Dans un message posté sur les réseaux sociaux, l’ancien proche collaborateur de Paul Biya condamne cet autre massacre qui a arraché la vie à 8 jeune élèves. « Au gouvernement, je dis c'en est assez. Vous devez non seulement mettre en œuvre tous les moyens nécessaires pour punir les coupables et protéger les populations, mais vous devez remettre la nation sur la voie du dialogue et de la réconciliation. C'est la méfiance généralisée, c'est l'esprit de division selon des lignes ethniques, religieuses, linguistiques, qui tue. Qui nous tue, car ces massacres que nous pleurons, ce sont des massacres de Camerounais par des Camerounais», ecrit l'ancien membre du gouvernement.

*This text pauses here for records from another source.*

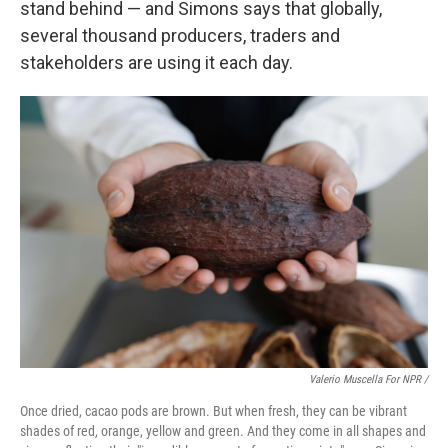
stand behind — and Simons says that globally,
several thousand producers, traders and
stakeholders are using it each day.
Valerio Muscella For NPR /
Once dried, cacao pods are brown. But when fresh, they can be vibrant
shades of red, orange, yellow and green. And they come in all shapes and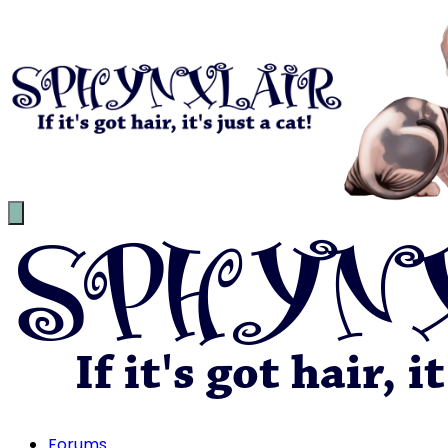
Forums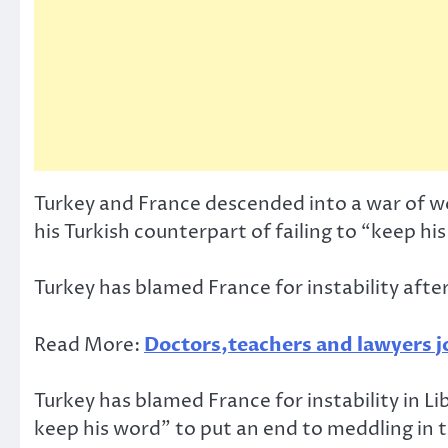
Turkey and France descended into a war of 
his Turkish counterpart of failing to “keep hi
Turkey has blamed France for instability af
Read More:
Doctors,teachers and lawyers jo
Turkey has blamed France for instability in L
keep his word” to put an end to meddling in 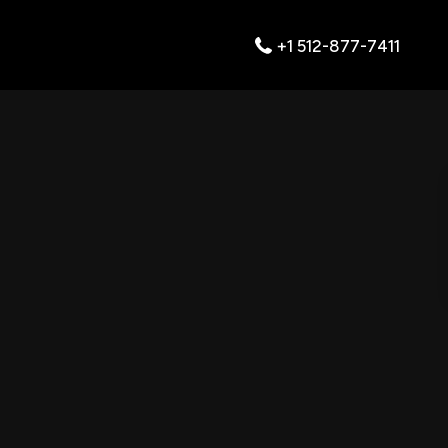
+1 512-877-7411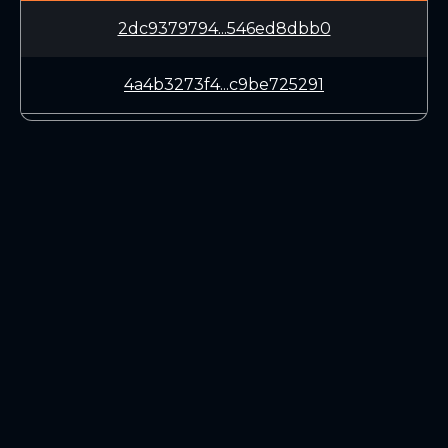
2dc9379794...546ed8dbb0
4a4b3273f4...c9be725291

Voici son message intégral

NGARBUH, MUYUKA, MENKA PINYING, MUNTENGUENE et maintenant KUMBA: terrible litanie de massacres, dont les plus innocents d'entre nous -civils, femmes, enfants- sont les premières victimes. Mes premières pensées sont pour leurs familles et leurs proches, à qui j'adresse mes condoléances les plus sincères. Même si l'heure est au deuil, j'adresse également à ces communautés si tragiquement atteintes, et en particulier aux enseignants et aux écoliers, un message d'encouragement: gardez espoir. Vaille que vaille, il faut continuer à préparer l'avenir, un avenir dont l'horreur se sera retirée. Au gouvernement, je dis c'en est assez. Vous devez non seulement mettre en œuvre tous les moyens nécessaires pour punir les coupables et protéger les populations, mais vous devez remettre la nation sur la voie du dialogue et de la réconciliation. C'est la méfiance généralisée, c'est l'esprit de division selon des lignes ethniques, religieuses, linguistiques, qui tue. Qui nous tue, car ces massacres que nous pleurons, ce sont des massacres de Camerounais par des Camerounais. Au peuple, je dis: il est nécessaire d'en appeler au gouvernement et de le mettre face à ces responsabilités. Mais il est tout aussi nécessaire, et tout aussi urgent, de trouver en chacun de nous les ressources pour nous traiter les uns les autres en frères et en sœurs. Car c'est ce que nous sommes. Le sang qui coule à KUMBA, c'est celui d'un énième fratricide.